Quando era criança e ainda não entendia como os bebês eram concebidos, imaginava que a gravidez surgia como uma doença repentina. Como sugeriam as novelas, bastava um desmaio para que a mulher descobrisse estar grávida, mesmo sem nunca ter tido relações sexuais, algo cuja existência eu sequer compreendia. Com o passar do tempo, fui aprendendo o que realmente acontecia e percebendo que gerar um bebê nem sempre era motivo de comemoração. Também descobri que existiam maneiras de evitar ou planejar uma gravidez, permitindo que cada mulher escolhesse o momento de ser mãe ou até decidisse nunca ocupar esse lugar.
Simone de Beauvoir escreveu em O Segundo Sexo: “Não se nasce mulher, torna-se mulher.” Acredito que o mesmo acontece com a maternidade. Ninguém nasce mãe. A maternidade não constitui uma essência feminina, mas uma escolha, ao menos para aquelas que realmente têm a possibilidade de escolher. Tornei-me mulher e decidi ser mãe. Dentro das minhas possibilidades, tento ser a melhor mãe que meu filho poderia ter, mas não faço isso sozinha. Para isso, compartilho os cuidados com um homem que também quis ser pai. Nem todas as mulheres, porém, podem contar com esse tipo de parceria.
Em seu Manifesto Antimaternalista, a escritora e psicanalista Vera Iaconelli afirma que um dos erros mais recorrentes é acreditar que a gestação, o parto, o puerpério ou a amamentação sejam suficientes para transformar alguém em mãe ou pai. A maternidade não nasce automaticamente junto com o bebê. Ela também é construída em meio ao medo, ao cansaço, à culpa, às renúncias e às tentativas diárias de seguir adiante, mesmo sem saber exatamente o que se está fazendo.
Durante muito tempo, venderam às mulheres a ideia de que o amor materno seria imediato, instintivo e incondicional. Mas mães continuam sendo mulheres. Mulheres cansadas, contraditórias, frustradas, desejantes, inseguras e, muitas vezes, sobrecarregadas por uma expectativa impossível de alcançar. Existe uma violência silenciosa em exigir delas uma perfeição emocional que jamais foi cobrada dos homens da mesma maneira. E essa violência é reproduzida pela própria mulher quando cobra do filho tudo o que fez por ele desde o nascimento.

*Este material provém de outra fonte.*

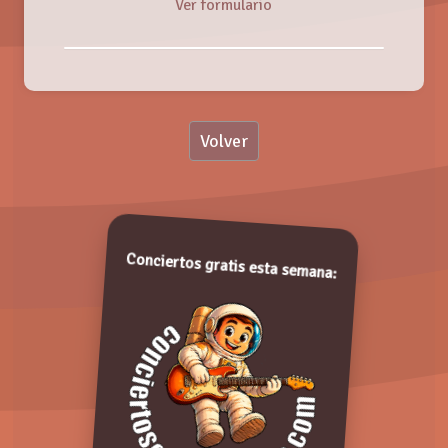
Ver formulario
Nombre:
Volver
Valoración:
EDU GARCÍA 'CONCIERTO ESPECIAL'
Viernes, 16 Marzo 2018
Valora de 1 a 5 puntos. ¡Gracias!
Conciertos gratis esta semana:
Comentarios: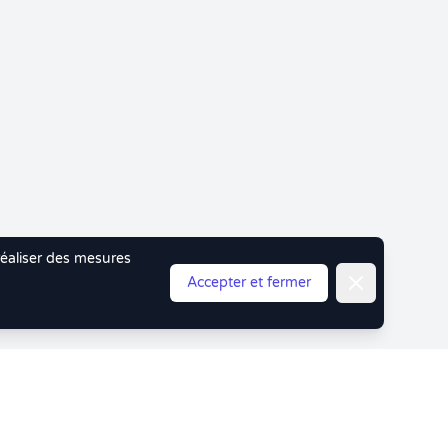
 réaliser des mesures
Fermer
Accepter et fermer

Por isso me incomoda tanto assistir à maternidade sendo transformada em campanha publicitária todos os anos. Porque, entre comerciais emocionantes e frases prontas sobre amor incondicional, pouco se faz para suavizar a realidade de mulheres que seguem tentando equilibrar maternidade, trabalho, culpa, exaustão e individualidade sem desaparecer completamente dentro do papel de mãe. Quando a falácia do instinto materno deixar de ser uma assombração na vida das mulheres, certamente teremos e seremos mães mais felizes.